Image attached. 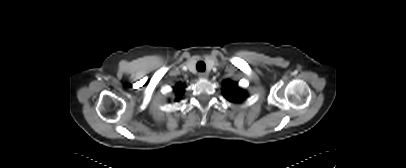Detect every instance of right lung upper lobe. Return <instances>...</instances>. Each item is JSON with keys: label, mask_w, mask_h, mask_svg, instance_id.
<instances>
[{"label": "right lung upper lobe", "mask_w": 406, "mask_h": 168, "mask_svg": "<svg viewBox=\"0 0 406 168\" xmlns=\"http://www.w3.org/2000/svg\"><path fill=\"white\" fill-rule=\"evenodd\" d=\"M183 91H184V88L181 87L180 84H178V85L176 86V88H175L176 96H177L178 99H179L180 96L183 94Z\"/></svg>", "instance_id": "right-lung-upper-lobe-1"}]
</instances>
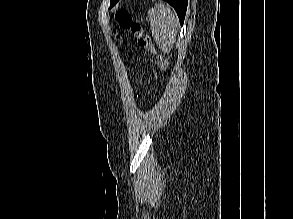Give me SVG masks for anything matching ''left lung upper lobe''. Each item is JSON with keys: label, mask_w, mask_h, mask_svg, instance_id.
Wrapping results in <instances>:
<instances>
[{"label": "left lung upper lobe", "mask_w": 293, "mask_h": 219, "mask_svg": "<svg viewBox=\"0 0 293 219\" xmlns=\"http://www.w3.org/2000/svg\"><path fill=\"white\" fill-rule=\"evenodd\" d=\"M117 0H111L110 5L114 4Z\"/></svg>", "instance_id": "obj_1"}]
</instances>
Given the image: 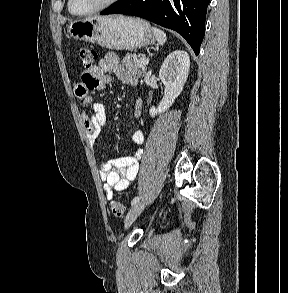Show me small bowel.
Wrapping results in <instances>:
<instances>
[{
  "instance_id": "obj_1",
  "label": "small bowel",
  "mask_w": 288,
  "mask_h": 293,
  "mask_svg": "<svg viewBox=\"0 0 288 293\" xmlns=\"http://www.w3.org/2000/svg\"><path fill=\"white\" fill-rule=\"evenodd\" d=\"M112 73L127 85H137V78L124 68L118 55L110 52L92 70L82 73L81 81L75 88V94L80 99L81 117L86 136L91 145H95L102 129L105 127L107 113L104 105L95 102L90 92L105 89L111 83ZM141 106L142 102L138 99L135 107L137 117L141 113ZM131 139L139 147L144 143V133L141 130H136L132 133ZM142 154L143 150L139 147L130 156L101 161L100 176L108 199L113 197V191L123 193L131 187L137 176Z\"/></svg>"
}]
</instances>
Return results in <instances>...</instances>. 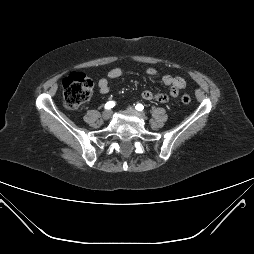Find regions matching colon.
<instances>
[{
	"mask_svg": "<svg viewBox=\"0 0 254 254\" xmlns=\"http://www.w3.org/2000/svg\"><path fill=\"white\" fill-rule=\"evenodd\" d=\"M93 87L92 79L84 73H71L63 81V100L66 108L74 110L88 101L92 95ZM181 101L184 104H189L191 97L188 94H184L181 97Z\"/></svg>",
	"mask_w": 254,
	"mask_h": 254,
	"instance_id": "5ec220e1",
	"label": "colon"
}]
</instances>
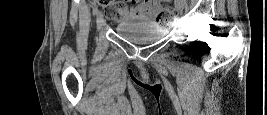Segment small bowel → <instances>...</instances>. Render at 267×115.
I'll list each match as a JSON object with an SVG mask.
<instances>
[{
  "instance_id": "small-bowel-1",
  "label": "small bowel",
  "mask_w": 267,
  "mask_h": 115,
  "mask_svg": "<svg viewBox=\"0 0 267 115\" xmlns=\"http://www.w3.org/2000/svg\"><path fill=\"white\" fill-rule=\"evenodd\" d=\"M163 0H144L132 7L129 17L137 20H153Z\"/></svg>"
}]
</instances>
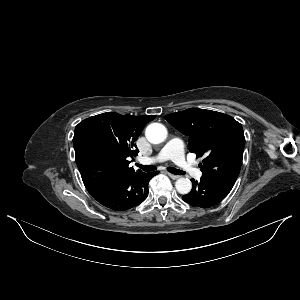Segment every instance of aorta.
I'll return each mask as SVG.
<instances>
[{
  "label": "aorta",
  "instance_id": "aorta-1",
  "mask_svg": "<svg viewBox=\"0 0 300 300\" xmlns=\"http://www.w3.org/2000/svg\"><path fill=\"white\" fill-rule=\"evenodd\" d=\"M145 136L150 143L159 144L166 140L167 129L160 123H152L147 126ZM175 187L180 194H188L192 189V183L188 178L182 177L175 182Z\"/></svg>",
  "mask_w": 300,
  "mask_h": 300
}]
</instances>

**TASK BRIEF:**
Begin at the line containing "Segment small bowel" and transcribe exactly every line through the end of the records, both ends included, leaving the pictures out.

**PROBLEM SOLUTION:**
Segment small bowel → <instances>...</instances>. Render at 267×115.
I'll list each match as a JSON object with an SVG mask.
<instances>
[{
  "instance_id": "small-bowel-1",
  "label": "small bowel",
  "mask_w": 267,
  "mask_h": 115,
  "mask_svg": "<svg viewBox=\"0 0 267 115\" xmlns=\"http://www.w3.org/2000/svg\"><path fill=\"white\" fill-rule=\"evenodd\" d=\"M163 0H144L132 7L129 17L137 20H153Z\"/></svg>"
}]
</instances>
Segment every instance of aorta.
I'll return each mask as SVG.
<instances>
[{
  "label": "aorta",
  "instance_id": "aorta-1",
  "mask_svg": "<svg viewBox=\"0 0 300 300\" xmlns=\"http://www.w3.org/2000/svg\"><path fill=\"white\" fill-rule=\"evenodd\" d=\"M145 136L150 143L159 144L166 140L167 129L160 123H152L147 126ZM175 187L180 194H188L192 189V183L188 178L182 177L175 182Z\"/></svg>",
  "mask_w": 300,
  "mask_h": 300
}]
</instances>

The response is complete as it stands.